Each year, our study coordinators speak with hundreds of current and future mothers and fathers who are transplant recipients. We also provide data to healthcare providers worldwide. With help from their own healthcare team and with information from the Registry, we help recipients make the best decision about parenthood. The NTPR was originally supported by grants from Sandoz Pharmaceuticals (now Novartis Pharmaceuticals). Over the years the NTPR was supported by all major companies that manufacture transplant medications, including Fujisawa (now Astellas), Wyeth-Ayers Pharmaceuticals (now Pfizer), Roche Pharmaceuticals (now Genentech), and Bristol Myers-Squibb.  Currently the Registry has received an educational grant form Veloxis Pharmaceuticals.  As the immunosuppressant medications became generic and post-marketing surveillance less, the funding has now stopped.

In 2013, the NTPR joined Gift of Life Institute and is now housed at the Gift of Life Donor Program in Philadelphia. Gift of Life Donor Program coordinated the most organ donors in 2020 and has a 13-year track record of having the most donors per million population (to learn more about GLDP visit their website www.Donors1.org). Gift of Life Institute’s mission includes education and research, which the NTPR fit into.  With support of Gift of Life Institute, in 2016, the NTPR was renamed the Transplant Pregnancy Registry International (TPRI) to reflect that participation has been expanded to include any eligible recipient in the world. Since joining, TPRI has gained more recognition and has had an increase in registrants. TPRI has reached over 20 countries (see map for details).

Part of the mission of the TPRI is to also educate about pregnancy after transplantation.  The TPRI staff and collaborators have participated in over 500 presentations around the world.

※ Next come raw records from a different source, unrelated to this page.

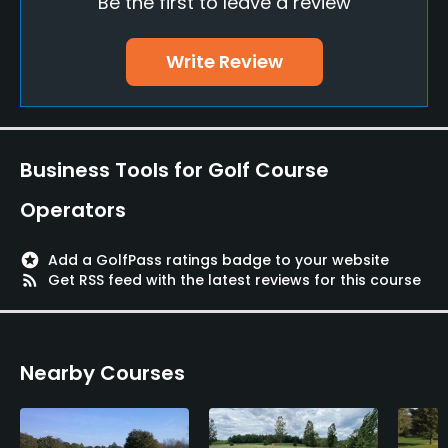
Be the first to leave a review
No
Walking Allowed
Write Review
Yes
Dress code
Casual golf attire, shirts and shoes are required at
Business Tools for Golf Course
all times.
Operators
Food & Beverage
stars
Add a GolfPass ratings badge to your website
Bar, Restaurant
rss_feed
Get RSS feed with the latest reviews for this course
Available Facilities
Nearby Courses
Clubhouse, Banquet Facilities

Additionally, they have written over 200 publications based on study data. These publications are available by email request.  Each year the TPRI publishes an annual report which gives an overview of TPRI data and the different studies conducted over the previous year.

The Registry currently stands as the longest-running voluntary pregnancy registry of its type in the world. Some of our early participants are now grandparents!